One fascinating aspect of Howard’s current attack on federalism is the depressing constitutional symmetry it potentially creates. Most of the centralising gambits of the last 85 years have been artefacts of Labor federal governments, which have been mostly very unsympathetic to federalism, seeing it as an inconvenient and unncessary conservative impediment to reformist zeal. Ironically, the centralist “reformers” are now the Tories, while Labor state governments are cast in the role of reluctant and mostly inept defenders of federalism. But the first major centralising blow was the High Court’s decision in Engineers, and one of the principal strikers of that blow was the young Robert Menzies, as Nethercote’s article explains:
Another at the bar table was Dr H.V. Evatt, destined for a later career which embraced the New South Wales Legislative Assembly, the High Court of Australia, the Commonwealth House of Representatives (Attorney-General and Minister for External Affairs, 1941-49; Leader of the Opposition, 1951-60) and the Chief Justiceship of New South Wales.
But it was upon Menzies that the light on this occasion shone so brightly. He described his situation as follows: “I was the sole counsel for the successful party. I was very young, twenty-five years old, and a success meant a great deal to me. In fact, I got married on the strength of it.”

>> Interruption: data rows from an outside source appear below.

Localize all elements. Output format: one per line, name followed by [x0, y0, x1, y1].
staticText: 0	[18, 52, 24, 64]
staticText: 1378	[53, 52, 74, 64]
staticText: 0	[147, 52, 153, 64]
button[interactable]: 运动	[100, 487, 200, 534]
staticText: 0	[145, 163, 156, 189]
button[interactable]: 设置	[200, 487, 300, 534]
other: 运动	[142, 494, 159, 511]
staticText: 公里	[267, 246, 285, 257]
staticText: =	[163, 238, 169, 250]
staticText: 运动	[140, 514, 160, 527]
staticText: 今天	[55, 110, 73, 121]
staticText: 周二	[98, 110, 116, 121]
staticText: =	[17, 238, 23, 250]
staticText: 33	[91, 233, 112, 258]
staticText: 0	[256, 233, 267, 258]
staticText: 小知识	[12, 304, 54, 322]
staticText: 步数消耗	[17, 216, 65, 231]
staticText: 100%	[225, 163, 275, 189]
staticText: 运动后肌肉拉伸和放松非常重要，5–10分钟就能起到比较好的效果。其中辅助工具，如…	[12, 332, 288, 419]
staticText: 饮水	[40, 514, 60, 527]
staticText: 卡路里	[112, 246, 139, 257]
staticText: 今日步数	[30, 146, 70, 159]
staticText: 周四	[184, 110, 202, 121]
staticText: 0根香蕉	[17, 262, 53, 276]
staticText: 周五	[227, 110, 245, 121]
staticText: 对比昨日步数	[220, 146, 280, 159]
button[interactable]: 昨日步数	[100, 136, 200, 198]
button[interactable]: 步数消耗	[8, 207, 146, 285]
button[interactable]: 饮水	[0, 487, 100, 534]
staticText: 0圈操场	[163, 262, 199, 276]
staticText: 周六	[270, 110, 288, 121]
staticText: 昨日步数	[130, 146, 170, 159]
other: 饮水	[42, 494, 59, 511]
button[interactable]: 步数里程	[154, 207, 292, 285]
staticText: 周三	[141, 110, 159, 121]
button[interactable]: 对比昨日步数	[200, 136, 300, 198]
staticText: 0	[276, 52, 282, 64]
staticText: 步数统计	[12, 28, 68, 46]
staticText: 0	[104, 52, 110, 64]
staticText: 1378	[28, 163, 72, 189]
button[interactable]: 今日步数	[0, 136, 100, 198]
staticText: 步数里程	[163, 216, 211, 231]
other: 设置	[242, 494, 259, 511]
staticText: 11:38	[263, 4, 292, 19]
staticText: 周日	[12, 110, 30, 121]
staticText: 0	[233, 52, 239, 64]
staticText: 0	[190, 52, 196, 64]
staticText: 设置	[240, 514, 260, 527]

A late starter in the case, he did not, from the perspective of the centralist advocates on the bench, miss a cue. Counsel for the Amalgamated Society of Engineers, Menzies endeavoured to secure victory for his clients by arguing that the functions involved were trading, not governmental, and thus not affected by Griffith’s federalist legacies. Starke, one of the plainer speaking Justices, complained that Menzies’ argument was “a lot of nonsense!”. Menzies agreed, “in what [he] later realized to be an inspired moment”.
The relatively new Chief Justice, Knox, wanted to know why he was putting an argument he admitted was “nonsense”. As Menzies recollected: “`Because’, said the young Menzies (the old Menzies would not have dared to do this) `I am compelled by the earlier decisions of this Court. If your Honours will permit me to question all or any of these earlier decisions, I will undertake to advance a sensible argument’. I waited for the heavens to fall. Instead, the Chief Justice said: `The Court will retire for a few minutes?’, and when they came back he said, `This case will be adjourned ….. Each government will be notified so that it may apply to intervene. Counsel will be at liberty to challenge any earlier decision of this Court!'”
[From memory, some historians have suggested that some aspects of Menzies’ account my be somewhat apocryphal]
It would indeed be ironic if a post-modern Tory in John Howard were to drive one of the final nails into the rotting coffin of Australian federalism. It would emphasise Judith Brett’s hypothesis that Howard, despite his cloak of social conservatism, is anything but the inheritor of the Menzies tradition of respect for rule of law and the constraints, checks and balances of liberal democratic constitutionalism (of which federalism is a primary element).
PS – I may well have broken the world record for mixed metaphor in this post, having described federalism variously as a raped woman, a drafthorse, a keystone, an object thrown out of a window, and a corpse. And it wasn’t even deliberate!
PPS – I should perhaps make an important qualification. Menzies was essentially a Deakinite liberal, and Alfred Deakin (like Isaacs and Higgins, the principal judicial movers in the overthrow of Griffith’s vision of federal balance in Engineers) saw in the Constitution an implication of strong national government rather than balanced co-equal sovereign federal partnership. Hence any portrayal of Menzies as a champion of federalism is a gross oversimplification. But Menzies was also a Burkean conservative, with a respect for rule of law, tradition, constrained power and constitutional checks and balances that John Howard conspicuously lacks.